I've been stuck trying to explicitly prove the following two inequality concerning the lowest common multiple:
$${\frac { \left( \min \left( x,y \right) \right) ^{z}}{z!}}\lt (lcm(x,y))^{z}\leq\frac{1}{2}\, \left( \max \left( x,y \right) \right) ^{z}({x}^{z}+{y}^{z}) \quad \, \forall x,y,z \in \mathbb N \,\backslash {\{1}\}$$
Which is supported by the truth value of the inequality:
$$ \frac{1}{2} \left( {x}^{z}+{y}^{z} \right) \left( \max \left( x,y \right) \right) ^{z}- \left( lcm(x,y) \right) ^{z}-{\frac { \left( \min \left( x,y \right) \right) ^{z}}{z!}}+\frac{1}{2} \geq 0 $$
$$\forall x,y,z \in \mathbb N$$
The first inequality is clear, since $lcm(x,y)\geq \min(x,y)$ and $z! > 1$.

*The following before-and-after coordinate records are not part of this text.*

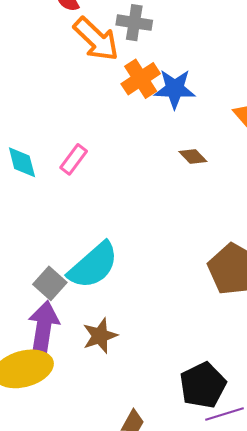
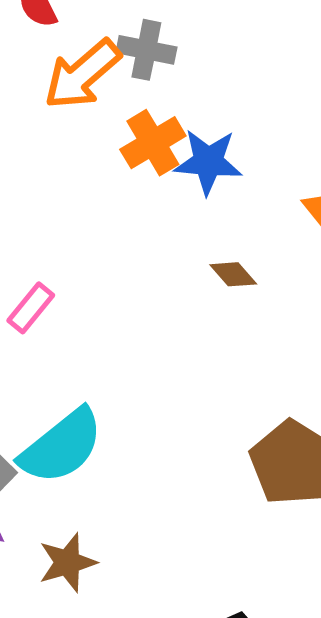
orange arrow: (96, 39) -> (82, 74), turned 93
pink rectangle: (74, 159) -> (31, 308), moved

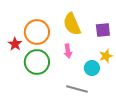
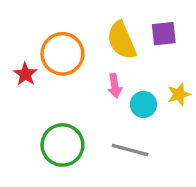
purple square: (103, 30) -> (164, 34), moved
green circle: (37, 62) -> (62, 145), moved
cyan circle: (92, 68) -> (143, 104), moved

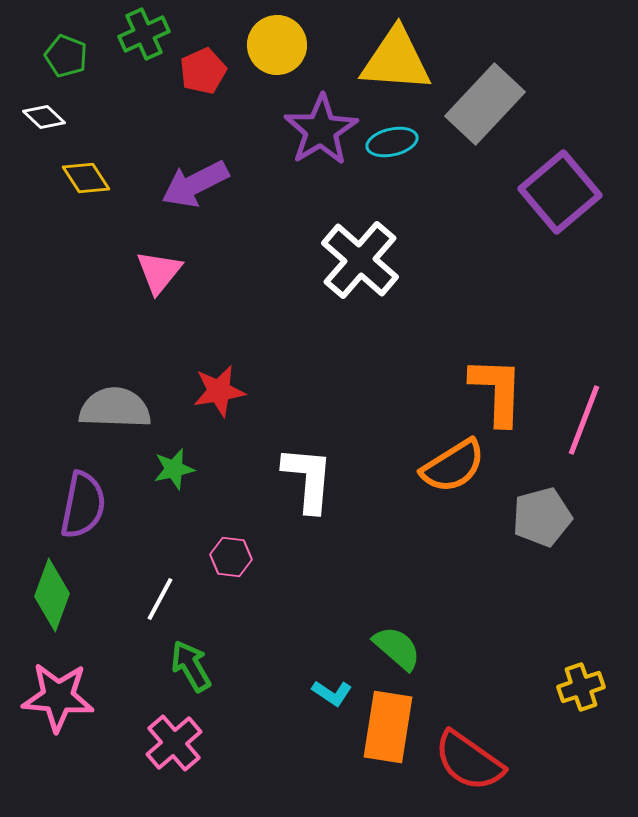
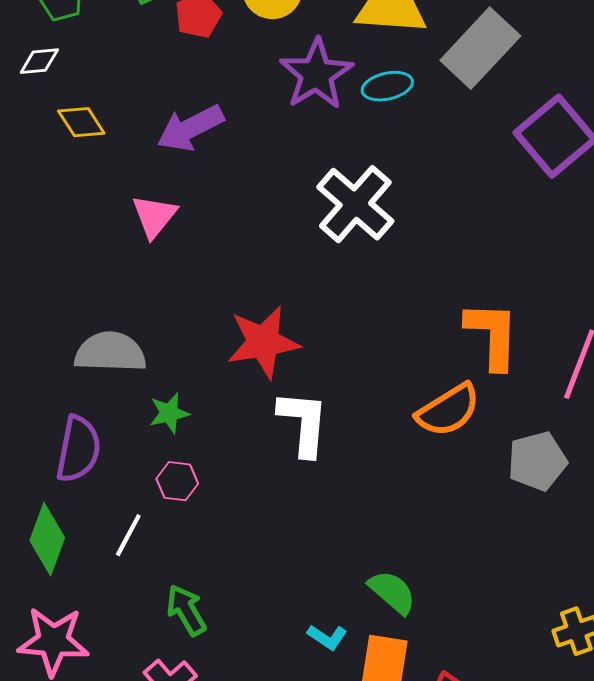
white diamond: (44, 117) -> (39, 61), turned -48
red star: (219, 391) -> (263, 342), moved, size x1.4
pink hexagon: (231, 557) -> (177, 481), moved
white line: (160, 599) -> (128, 535), moved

For the second, notice that both $x \max(x,y)$ and $y \max(x,y)$ are $\geq lcm(x,y)$ since, $lcm(x,y)\leq xy$, so
$$\frac{1}{2}\, \left( \max \left( x,y \right) \right) ^{z}({x}^{z}+{y}^{z}) \\ = \frac{1}{2} \left( ({x\max \left( x,y \right)})^{z}+({y\max \left( x,y \right)})^{z} \right) \\ \geq \frac{1}{2} (lcm(x, y)^z + lcm(x,y)^z) \\ = lcm(x,y)^z $$